The senior and middle managers frustrated the General Manager of a large organization. She felt managers weren’t using their time effectively. “Many of them are managing a level or two below their position. They’re trapped in micromanaging daily details. They need to be more strategic with their time and learn to delegate.” She wanted delegation skills to be part of the leadership development workshops we were designing for their organization.

Delegation is one tip of the leadership iceberg. There is a skill set with dos and don’ts for effective delegation. But as we assessed the organization’s culture and leadership practices, we found — as is often the case — lack of delegation went much deeper. Micromanagement came from low levels of trust in the delegatee’s effectiveness. This often reflects the manager’s failure to provide effective coaching and poor “monkey management.”

Imagine a team member coming to their manager with a little monkey. “Hey, boss. We’ve got a problem,” as the team member hands (delegates) the monkey to their manager. Less effective managers will say, “Ok. Let me look into that/take that and get back to you” as he or she takes the monkey and puts it on their back with all the other screaming primates. A more effective leader-coach will say, “Eewwww, that’s an ugly little monkey you have there! How can I help you manage that monkey?”

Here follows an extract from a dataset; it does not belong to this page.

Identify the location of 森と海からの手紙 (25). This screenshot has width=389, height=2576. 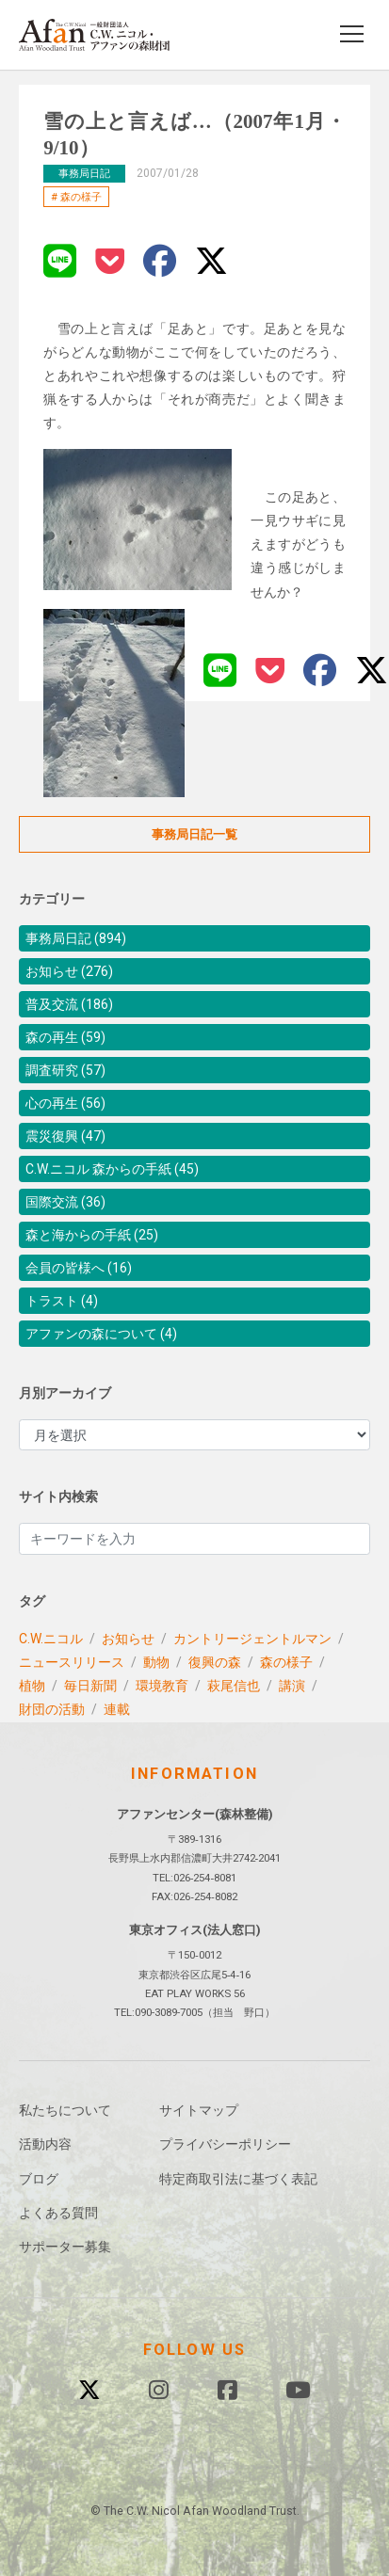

An element of monkey management and delegation is coaching that creates empowerment and growth. Delegation without enablement is abdication. Delegatees often need to be guided and developed so they can confidently deal with and manage monkeys on their own.

This guidance moves delegation beyond empowerment to “empartnerment.” Traditional delegation is often hierarchical with the leader dishing out power as each monkey comes screeching into sight. Partnering creates an environment where team members deal with many issues on their own and only bring the biggest, unruliest monkeys to the manager.

In conjunction with coaching skill development, it turned out that the organization’s managers also needed to use their time more strategically. They were falling into many of these deadly time traps:

  • Highly reactive and crazy busy
  • The Acceleration Trap
  • Low culture/capacity development
  • Poor monkey management
  • No time for coaching skill development
  • Working in Versus on Your Team
  • Falling down the meeting sinkhole

Take our Strategic Use of Time Assessment if you’d like to see how you’re doing.

Often called “the father of modern management,” Peter Drucker wrote in his landmark book, The Effective Executive: The Definitive Guide to Getting the Right Things Done,” As usually presented, delegation makes little sense. If it means that somebody else ought to do part of ‘my work,’ it is wrong. One is paid for doing one’s own work. And if it implies, as the usual sermon does, that the laziest manager is the best manager, it is not only nonsense; it is immoral.” He never did put lipstick on a monkey.

The most productive managers aren’t lazy. They proactively build team capacity to share monkey management and make the best strategic use of their time.